Diplopia ( terjadi bayangan ganda atau double )
- Hal ini merupakan kelemahan dari mata heterophoria yang digunakan untuk melihat dalam jangka waktu lama dan terus-menerus.
Blur Vision ( terjadi penglihatan kabur )
- Kelainan refraksi yang tidak terkoreksi dapat mengakibatkan terjadinya heterophoria yang tidak terkompensasi. Hubungannya dengan akomodasi konvergensi dan juga sebaliknya pada phoria yang derajatnya dapat dipengaruhi dari hasil kemampuan akomodasi dan penglihatan menjadi kabur.
Kesulitan akomodasi
- Penderita akan mengeluh bahwa penglihatan jauhnya kadang kabur dan biasanya terjadi pada periode yang lama.
Masalah stereopsis
- Kadang-kadang penderita akan mengalami kesulitan untuk memperkirakan kedalaman. Hal ini disebabkan kaena adanya mata yang dominan sehingga mengakibatkan pengaburan bayangan pada salah satu mata.
Monocular comfort ( penglihatan monokuler lebih nyaman )

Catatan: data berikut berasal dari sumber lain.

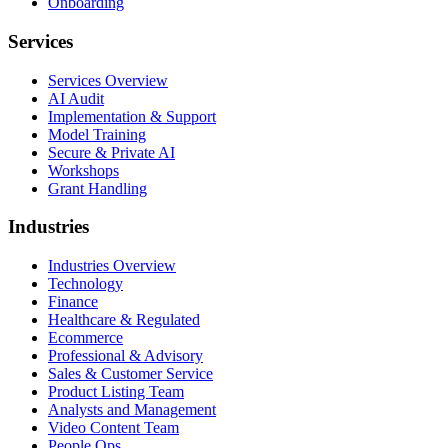
Onboarding
Services
Services Overview
AI Audit
Implementation & Support
Model Training
Secure & Private AI
Workshops
Grant Handling
Industries
Industries Overview
Technology
Finance
Healthcare & Regulated
Ecommerce
Professional & Advisory
Sales & Customer Service
Product Listing Team
Analysts and Management
Video Content Team
People Ops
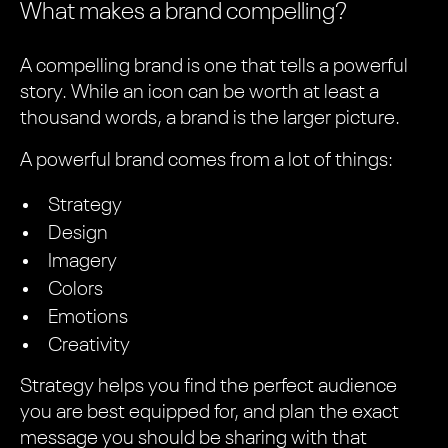
What makes a brand compelling?
A compelling brand is one that tells a powerful
story. While an icon can be worth at least a
thousand words, a brand is the larger picture.
A powerful brand comes from a lot of things:
Strategy
Design
Imagery
Colors
Emotions
Creativity
Strategy helps you find the perfect audience
you are best equipped for, and plan the exact
message you should be sharing with that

- Penderita heterophoria akan mengatakan bahwa dengan penglihatan lebih baik dan nyaman jika salah satu mata ditutup. Akan tetapi terkadang juga dapat menyebabkan fotopobia atau silau.
Mata merasa pedih
- Penderita heterophoria akan mengeluhkan perasaan sakit sebatas pada kelopak mata, karena pengaruh adanya heterophoria tersebut.
Iritasi umum
- Kesulitan dalam mempertahankan kenyamanan penglihatan tunggalnya, maka menyebabkan pasien mengeluh adanya rangsangan dari gangguan syaraf.
Occular torticolis
- Hal ini biasanya penderita heterophoria akan memutar kepalanya kearah kerja otot yang lumpuh atau lemah. Kedudukan kepala yang miring menjadikan diplopia yang terjadi terasa berkurang pada phoria yang vertikal.

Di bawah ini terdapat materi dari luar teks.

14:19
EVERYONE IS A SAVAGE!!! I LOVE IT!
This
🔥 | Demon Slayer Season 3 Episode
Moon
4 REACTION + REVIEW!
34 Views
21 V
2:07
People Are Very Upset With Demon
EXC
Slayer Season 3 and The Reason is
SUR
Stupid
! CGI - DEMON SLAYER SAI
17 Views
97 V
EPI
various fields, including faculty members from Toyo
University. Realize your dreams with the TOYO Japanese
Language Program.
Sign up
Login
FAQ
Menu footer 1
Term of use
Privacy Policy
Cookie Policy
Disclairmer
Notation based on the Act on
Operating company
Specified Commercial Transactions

Dari semua keluhan-keluhan tersebut diatas akan hilang jika mata yang sakit atau mata yang mengalami kelainan heterophoria ditutup.
Diharapkan para pembaca yang baik hati untuk selalu belajar dan mempelajari tentang seputar dunia penglihatan, karena kelainan pada mata sering kali diabaikan. Padahal kita tahu bahwa mata adalah merupakan indera yang paling vital dalam kehidupan, tanpa adanya penglihatan akan mustahil kita dapat menentukan segalanya, termasuk membaca tulisan ini....... ya kan? Pembaca juga harus pelajari tentang Pengertian Heterophoria.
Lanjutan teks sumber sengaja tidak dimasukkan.